Jika pada hari ini Allah SWT menguji kita dengan sakit, maka terimalah sakit itu dengan perasaan puas lagi bahagia. Yakinlah bahwa di balik sakit kita, Allah SWT punya rencana lain yang tidak kita ketahui. Bisa jadi dengan memberi sakit, Allah SWT hendak menyelamatkan kita dari berbuat sesuatu yang menyakiti orang lain. Dengan sakit itu kita justru terhindar dari berbuat dosa. Ada sekian cara Allah SWT menyelamatkan hamba-Nya. Kita hanya bisa merasakan hikmahnya setelah semua terjadi.

Hal itulah yang pernah terjadi pada Nabi Musa AS ketika melakukan perjalanan bersama Nabi Khidir sebagaimana diabadikan Allah SWT dalam Al-Qur`an, Surah Al-Kahfi ayat 71-80. Ketika Khidir melakukan tindakan-tindakan yang dianggap menyimpang, Nabi Musa tidak tahan untuk segera bereaksi, yakni dalam kasus perusakan perahu dan pembunuhan seorang anak kecil. Padahal beliau sudah dilarang untuk mempertanyakan apapun, alias harus ridha.

Melalui kisah itu kita bisa memahami bahwa Allah SWT telah mempunyai rencana, dan rencana-Nya itulah yang akan terjadi. Rencana yang merupakan perkara ghaib itu, wajib kita yakini dan kita terima, karena di balik semua rancana yang ghaib itu pasti ada hikmahnya, sekalipun awalnya tidak kita kehendaki.

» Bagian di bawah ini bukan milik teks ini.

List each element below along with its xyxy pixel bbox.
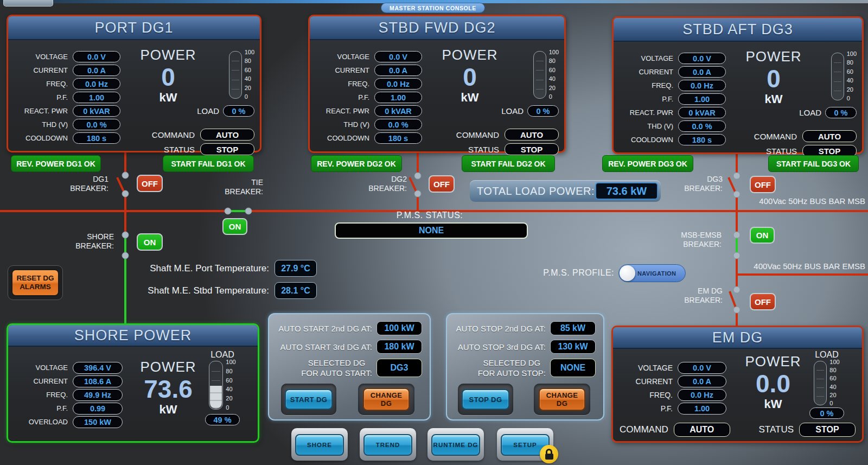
- load-readout: LOAD 0 %: [197, 105, 254, 117]
- badge-start-fail-dg2: START FAIL DG2 OK: [462, 155, 555, 172]
- field-label: FREQ.: [618, 81, 678, 90]
- load-percent: 0 %: [223, 105, 254, 117]
- field-value: 180 s: [73, 132, 120, 144]
- field-value: 150 kW: [73, 416, 123, 428]
- field-label: OVERLOAD: [12, 418, 73, 426]
- dg2-breaker-state-button[interactable]: OFF: [429, 175, 455, 193]
- auto-stop-3rd-value: 130 kW: [550, 340, 596, 354]
- command-label: COMMAND: [456, 130, 499, 139]
- status-label: STATUS: [758, 424, 794, 435]
- load-gauge: [831, 53, 844, 100]
- change-dg-stop-well: CHANGEDG: [534, 384, 590, 415]
- command-value: AUTO: [674, 423, 730, 437]
- stop-dg-well: STOP DG: [458, 384, 513, 415]
- em-dg-breaker-state-button[interactable]: OFF: [750, 293, 776, 310]
- auto-stop-panel: AUTO STOP 2nd DG AT:85 kW AUTO STOP 3rd …: [446, 313, 604, 421]
- load-gauge-fill: [210, 386, 222, 409]
- status-value: STOP: [799, 423, 856, 437]
- panel-port-dg1: PORT DG1 VOLTAGE0.0 V CURRENT0.0 A FREQ.…: [7, 15, 261, 152]
- command-label: COMMAND: [620, 424, 668, 435]
- nav-shore-button[interactable]: SHORE: [295, 434, 344, 456]
- shaft-stbd-temp-value: 28.1 °C: [275, 282, 317, 299]
- nav-trend-button[interactable]: TREND: [363, 434, 412, 456]
- start-dg-button[interactable]: START DG: [285, 389, 333, 410]
- reset-dg-alarms-button[interactable]: RESET DGALARMS: [11, 269, 59, 296]
- nav-runtime-dg-button[interactable]: RUNTIME DG: [431, 434, 480, 456]
- field-value: 0.0 %: [73, 119, 120, 130]
- field-label: REACT. PWR: [314, 107, 374, 115]
- selected-dg-start-label: SELECTED DGFOR AUTO START:: [301, 358, 372, 378]
- load-gauge: [814, 361, 827, 405]
- load-label: LOAD: [501, 106, 524, 116]
- total-load-power-label: TOTAL LOAD POWER:: [477, 185, 595, 198]
- command-label: COMMAND: [152, 130, 195, 139]
- command-value: AUTO: [802, 130, 857, 142]
- load-gauge: [209, 361, 223, 410]
- top-tab[interactable]: [3, 0, 53, 7]
- gauge-scale: 10080 6040 200: [549, 49, 559, 100]
- change-dg-button[interactable]: CHANGEDG: [363, 388, 410, 411]
- auto-start-3rd-label: AUTO START 3rd DG AT:: [280, 342, 373, 352]
- msb-emsb-breaker-label: MSB-EMSBBREAKER:: [661, 231, 722, 249]
- panel-body: VOLTAGE0.0 V CURRENT0.0 A FREQ.0.0 Hz P.…: [8, 40, 260, 151]
- command-label: COMMAND: [754, 132, 797, 141]
- selected-dg-stop-label: SELECTED DGFOR AUTO STOP:: [478, 358, 546, 378]
- field-value: 0.0 A: [678, 66, 726, 78]
- panel-title: STBD FWD DG2: [310, 16, 564, 40]
- field-label: COOLDOWN: [618, 136, 678, 144]
- field-label: P.F.: [618, 95, 678, 103]
- field-value: 0.0 A: [374, 65, 422, 76]
- field-value: 0.0 A: [73, 65, 120, 76]
- dg3-breaker-state-button[interactable]: OFF: [750, 176, 776, 193]
- stop-dg-button[interactable]: STOP DG: [462, 389, 509, 410]
- field-label: COOLDOWN: [12, 134, 73, 142]
- change-dg-button[interactable]: CHANGEDG: [539, 388, 585, 411]
- field-value: 108.6 A: [73, 375, 123, 387]
- load-label: LOAD: [197, 106, 219, 116]
- field-label: VOLTAGE: [12, 53, 73, 61]
- field-row: REACT. PWR0 kVAR: [314, 105, 422, 117]
- field-label: THD (V): [618, 122, 678, 130]
- tie-breaker-label: TIEBREAKER:: [203, 178, 263, 196]
- command-status: COMMANDAUTO STATUSSTOP: [456, 126, 559, 155]
- toggle-knob[interactable]: [620, 265, 635, 281]
- tie-breaker-state-button[interactable]: ON: [222, 218, 247, 235]
- load-gauge: [229, 51, 242, 99]
- selected-dg-stop-value: NONE: [550, 359, 596, 377]
- field-label: P.F.: [12, 404, 73, 412]
- panel-body: VOLTAGE0.0 V CURRENT0.0 A FREQ.0.0 Hz P.…: [613, 349, 862, 441]
- power-unit: kW: [123, 91, 213, 105]
- field-value: 180 s: [678, 134, 726, 145]
- field-label: VOLTAGE: [617, 364, 678, 372]
- panel-shore-power: SHORE POWER VOLTAGE396.4 V CURRENT108.6 …: [7, 323, 259, 443]
- field-label: VOLTAGE: [12, 364, 73, 372]
- power-label: POWER: [123, 47, 213, 63]
- dg2-breaker-label: DG2BREAKER:: [347, 175, 407, 193]
- msb-bus-label: 400Vac 50Hz BUS BAR MSB: [675, 196, 865, 206]
- shaft-port-temp-label: Shaft M.E. Port Temperature:: [135, 263, 269, 274]
- field-row: CURRENT0.0 A: [314, 65, 422, 76]
- load-percent: 0 %: [825, 107, 857, 118]
- pms-profile-toggle[interactable]: NAVIGATION: [618, 264, 686, 282]
- msb-emsb-breaker-state-button[interactable]: ON: [750, 227, 775, 244]
- load-readout: LOAD 0 %: [799, 107, 857, 118]
- auto-start-panel: AUTO START 2nd DG AT:100 kW AUTO START 3…: [268, 313, 431, 421]
- field-value: 0.99: [73, 403, 123, 415]
- dg1-breaker-label: DG1BREAKER:: [49, 175, 108, 193]
- panel-body: VOLTAGE396.4 V CURRENT108.6 A FREQ.49.9 …: [8, 347, 258, 441]
- field-label: CURRENT: [12, 66, 73, 74]
- command-status: COMMANDAUTO STATUSSTOP: [620, 423, 856, 437]
- load-gauge: [533, 51, 546, 99]
- shore-breaker-state-button[interactable]: ON: [137, 233, 163, 251]
- power-value: 0: [123, 65, 213, 90]
- field-row: P.F.1.00: [314, 92, 422, 103]
- field-label: FREQ.: [314, 80, 374, 88]
- load-gauge-group: 10080 6040 200: [229, 51, 254, 100]
- badge-rev-power-dg1: REV. POWER DG1 OK: [11, 155, 101, 172]
- load-gauge-group: 10080 6040 200: [533, 51, 559, 100]
- dg1-breaker-state-button[interactable]: OFF: [137, 175, 163, 192]
- badge-start-fail-dg3: START FAIL DG3 OK: [768, 155, 859, 172]
- field-row: P.F.1.00: [618, 93, 726, 105]
- panel-stbd-fwd-dg2: STBD FWD DG2 VOLTAGE0.0 V CURRENT0.0 A F…: [308, 15, 566, 153]
- auto-stop-2nd-label: AUTO STOP 2nd DG AT:: [456, 324, 546, 333]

Percayalah bahwa rencana Allah SWT itulah yang terbaik bagi kita.

Antara Sabar dan Ridha
Sulaiman Al-Khawash menuturkan, ada seseorang yang ditinggal mati puteranya tapi dia tetap kelihatan ceria. Kemudian Umar bin Abdul Aziz datang menjumpainya. Ketika itu, ada salah seorang penduduk mengatakan perihal orang yang orang tersebut, “Demi Allah SWT, dia telah ridha.”

Namun atas pernyataan orang tersebut Umar bin Abdul Aziz menyela, “Bukan ridha tapi sabar! Menurutku, sabar lebih rendah tingkatannya daripada ridha. Disebut ridha manakala seseorang rela dengan apun yang akan terjadi sebelum menimpa dirinya, sedangkan sabar dilakukan setelah musibah terjadi.

Dengan kata lain, sabar adalah menerima ketetapan Allah SWT, tapi masih disertai adanya kepedihan. Sedangkan ridha adalah menerima ketetapan Allah SWT tanpa disertai kepedihan hati, bahkan disambut dengan gembira. Oleh karena itu, para ulama sepakat bahwa ridha itu lebih tinggi tingkatannya daripada sabar. Sehingga pahala ridha pun lebih besar daripada pahala sabar.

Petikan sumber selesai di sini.